Le souci de la dureté maximale est que cela se produira probablement dans la ZAT ou le métal fondu proche de la limite de fusion avec la valeur la plus élevée possible lors de l’utilisation d’une énergie d’arc faible ou de valeurs t8/5 faibles comme les soudures d’angle, en outre, celles-ci donnent également lieu à une ZAT étroite qui peut être difficile à échantillonner avec précision. Le métal de soudure ou la ZAT qui subissent peu ou pas de réchauffage lors des passes ultérieures seront en général les plus difficiles. Lors de l’utilisation d’un métal-mère à haute teneur en carbone, risque de migration vers le métal fondu, donnant un pic de dureté juste à l’intérieur de la soudure.

Les régions de dureté élevée sont souvent identifiées comme des zones qui gravent fortement dans une gravure au Nital standard, néanmoins, les régions de gravure légère doivent également être examinées, car les régions martensitiques dures peuvent être résistantes à la gravure. En règle générale, un moyen fiable d’évaluer la dureté de la zone de soudure consiste à utiliser une petite empreinte. Les empreintes de dureté HAZ doivent être entièrement à l’intérieur de la HAZ et situées aussi près que possible de la limite de fusion entre le métal fondu et la HAZ. Le relevé de la ZAT du capuchon de soudure doit être positionné de manière à ce que les impressions coïncident avec la ZAT de la passe finale ou le changement de profil de la ligne de fusion associée à la passe finale.

Précision de conversion de dureté (HRC ou HV ?)

Il existe une légère différence de conversion de dureté entre les normes pour le 22 HRC bien que peu significative, certains utilisent 250 HV et 248 HV. Ceci est normal, comme expliqué dans la norme ASTM E140, la conversion de l’échelle de dureté n’est qu’un processus approximatif et il n’est pas possible d’indiquer des limites de confiance pour les erreurs lors de l’utilisation d’un tableau de conversion. La différence de dureté est également affectée par des paramètres tels que la composition, les propriétés, le traitement thermique, etc. qui peuvent être légèrement différents même pour un matériau similaire. Les tables de conversion également effectuées dans le passé à l’aide des méthodes de test ASTM en vigueur au moment du test, les normes mises à jour peuvent affecter les résultats finaux.
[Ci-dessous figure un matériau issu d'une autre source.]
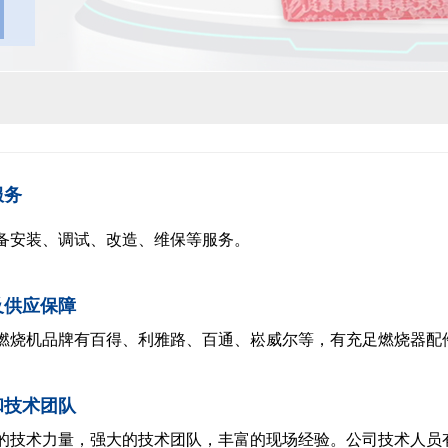
服务
备安装、调试、改造、维保等服务。
及供应保障
燃烧机品牌有百得、利雅路、百通、崧威尔等，有充足燃烧器配
和技术团队
的技术力量，强大的技术团队，丰富的现场经验。公司技术人员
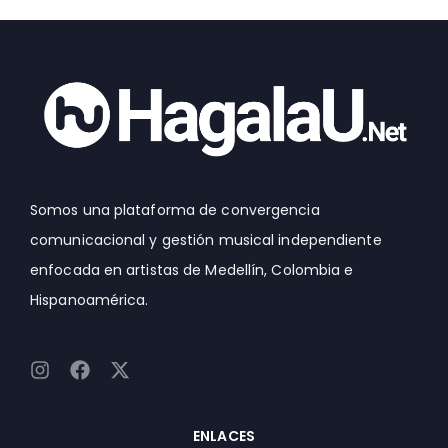
Somos una plataforma de convergencia
comunicacional y gestión musical independiente
enfocada en artistas de Medellín, Colombia e
Hispanoamérica.
I
F
X
n
a
-
s
c
t
t
e
w
ENLACES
Par exemple, actuellement, les normes de dureté Rockwell et Brinell autorisent ou exigent l’utilisation de pénétrateurs à bille en carbure de tungstène ; cependant,tous les tests de dureté Rockwell à l’échelle de la bille et la plupart des tests de dureté Brinell effectués pour développer ces tables ont utilisé des pénétrateurs à bille en acier trempé.

Certains duromètres à emplacement fixe et portables effectuent des conversions internes entre les échelles de dureté à l’aide des tableaux de la norme ASTM E140 ou ISO 18265. Il peut également y avoir des cas où les conversions d’échelle de dureté sont gérées en dehors des normes basées sur des données ou des algorithmes propriétaires, en particulier dans certains instruments portables pour lesquels il n’existe pas de tables de conversion normalisées. Dans les deux cas, les conversions peuvent être une source supplémentaire d’imprécision et d’incertitude.